• _What you should do_: Go over the data and work out how many lines include the word "elementów". Give that number only.

***

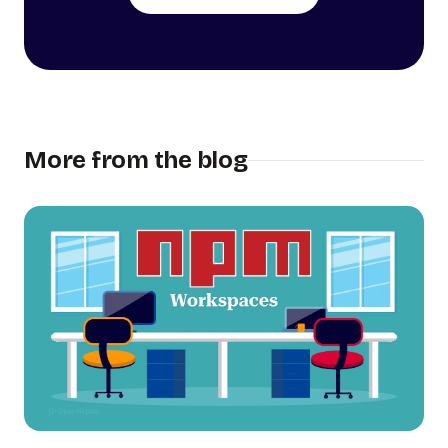
More from the blog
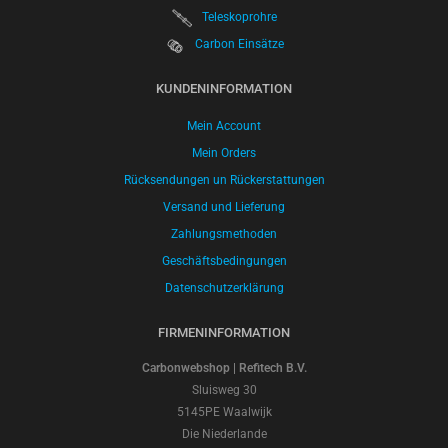
Teleskoprohre
Carbon Einsätze
KUNDENINFORMATION
Mein Account
Mein Orders
Rücksendungen un Rückerstattungen
Versand und Lieferung
Zahlungsmethoden
Geschäftsbedingungen
Datenschutzerklärung
FIRMENINFORMATION
Carbonwebshop | Refitech B.V.
Sluisweg 30
5145PE Waalwijk
Die Niederlande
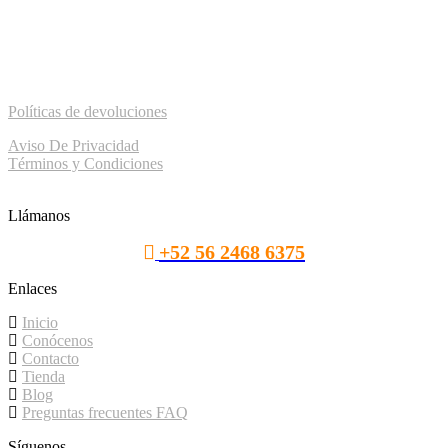
Sitio desarrollado por:ㅤ
Políticas de devoluciones
Aviso De Privacidad
Términos y Condiciones
Llámanos
+52 56 2468 6375
Enlaces
Inicio
Conócenos
Contacto
Tienda
Blog
Preguntas frecuentes FAQ
Síguenos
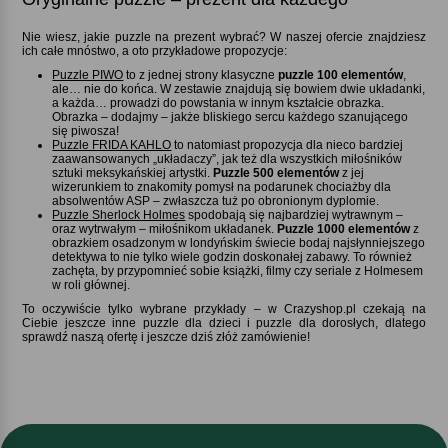
Nie wiesz, jakie puzzle na prezent wybrać? W naszej ofercie znajdziesz
ich całe mnóstwo, a oto przykładowe propozycje:
Puzzle PIWO
to z jednej strony klasyczne
puzzle 100 elementów
,
ale… nie do końca. W zestawie znajdują się bowiem dwie układanki,
a każda… prowadzi do powstania w innym kształcie obrazka.
Obrazka – dodajmy – jakże bliskiego sercu każdego szanującego
się piwosza!
Puzzle FRIDA KAHLO
to natomiast propozycja dla nieco bardziej
zaawansowanych „układaczy”, jak też dla wszystkich miłośników
sztuki meksykańskiej artystki.
Puzzle 500 elementów
z jej
wizerunkiem to znakomity pomysł na podarunek chociażby dla
absolwentów ASP – zwłaszcza tuż po obronionym dyplomie.
Puzzle Sherlock Holmes
spodobają się najbardziej wytrawnym –
oraz wytrwałym – miłośnikom układanek.
Puzzle 1000 elementów
z
obrazkiem osadzonym w londyńskim świecie bodaj najsłynniejszego
detektywa to nie tylko wiele godzin doskonałej zabawy. To również
zachęta, by przypomnieć sobie książki, filmy czy seriale z Holmesem
w roli głównej.
To oczywiście tylko wybrane przykłady – w Crazyshop.pl czekają na
Ciebie jeszcze inne puzzle dla dzieci i puzzle dla dorosłych, dlatego
sprawdź naszą ofertę i jeszcze dziś złóż zamówienie!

***

• _Exercise result_: 3